[PROVIDED RECORDS — start]

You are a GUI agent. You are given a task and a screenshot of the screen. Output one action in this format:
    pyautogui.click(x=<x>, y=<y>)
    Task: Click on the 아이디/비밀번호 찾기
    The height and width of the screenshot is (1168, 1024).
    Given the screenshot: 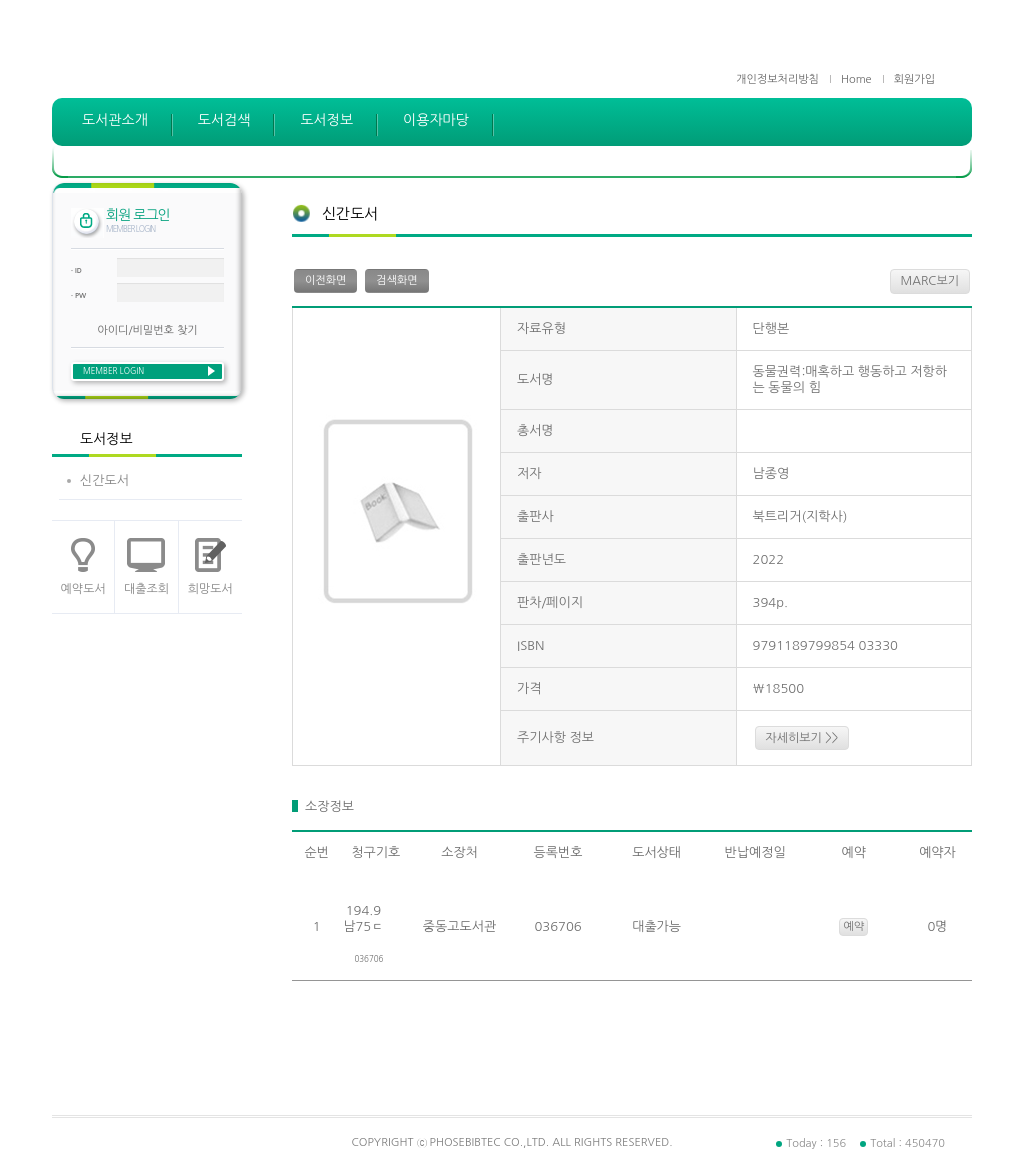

[PROVIDED RECORDS — finish]
[PROVIDED RECORDS — start]

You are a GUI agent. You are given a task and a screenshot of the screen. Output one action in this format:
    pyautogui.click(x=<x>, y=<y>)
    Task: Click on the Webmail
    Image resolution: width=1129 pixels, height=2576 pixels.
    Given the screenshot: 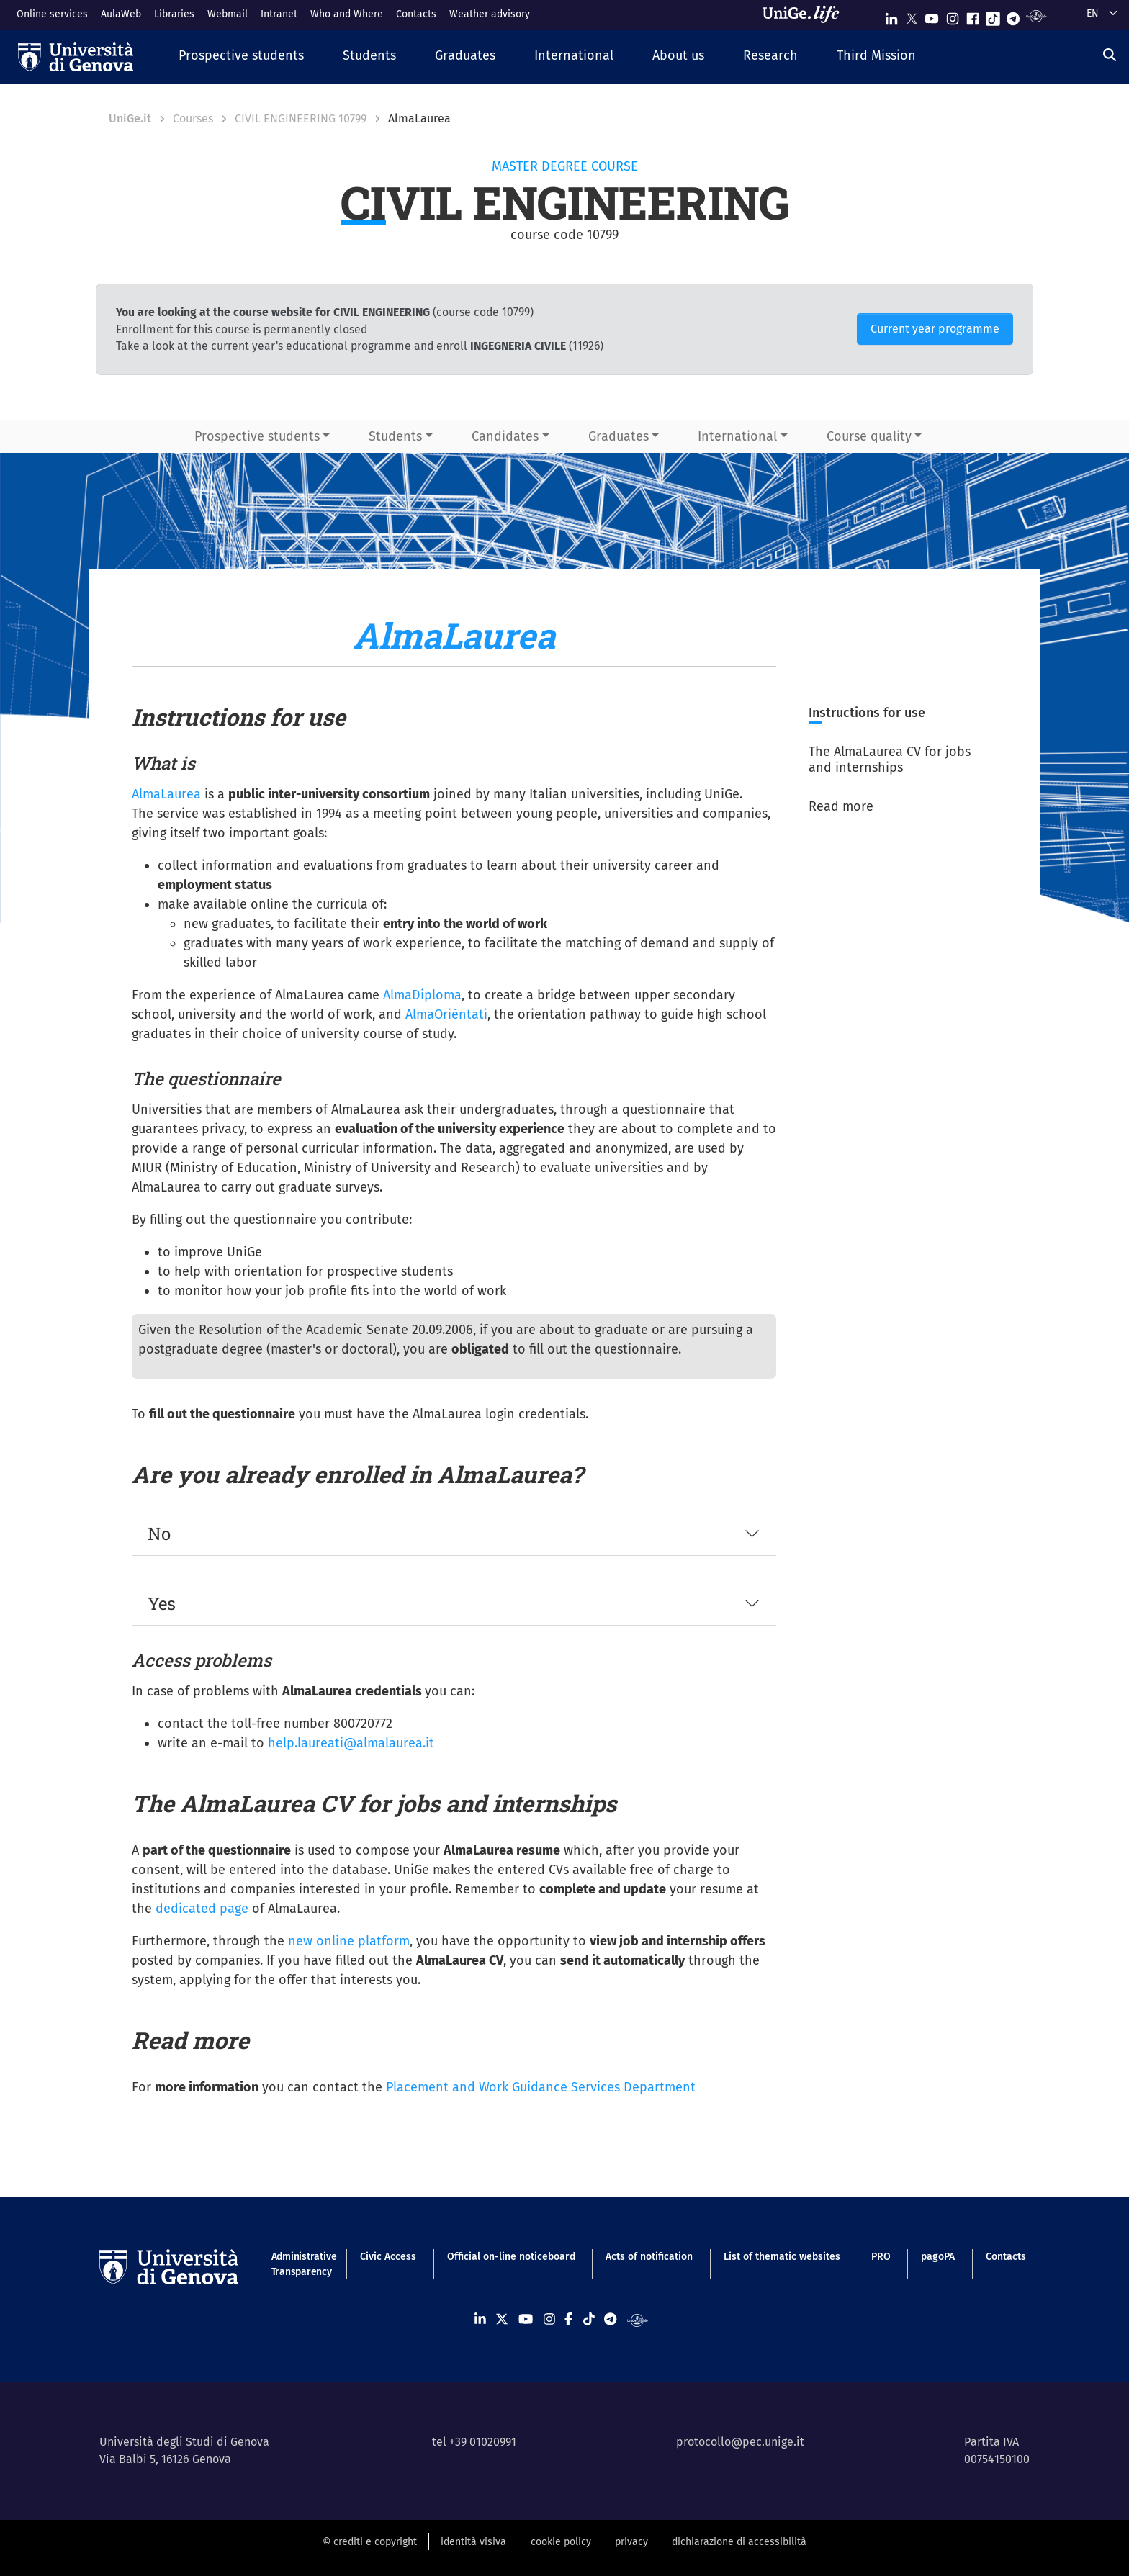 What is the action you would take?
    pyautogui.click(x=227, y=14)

[PROVIDED RECORDS — finish]

WHAT YOU HAVE TO DO: Your answer should hold every line of the entries that contains the string "width".

SOLUTION:
    The height and width of the screenshot is (1168, 1024).
    Image resolution: width=1129 pixels, height=2576 pixels.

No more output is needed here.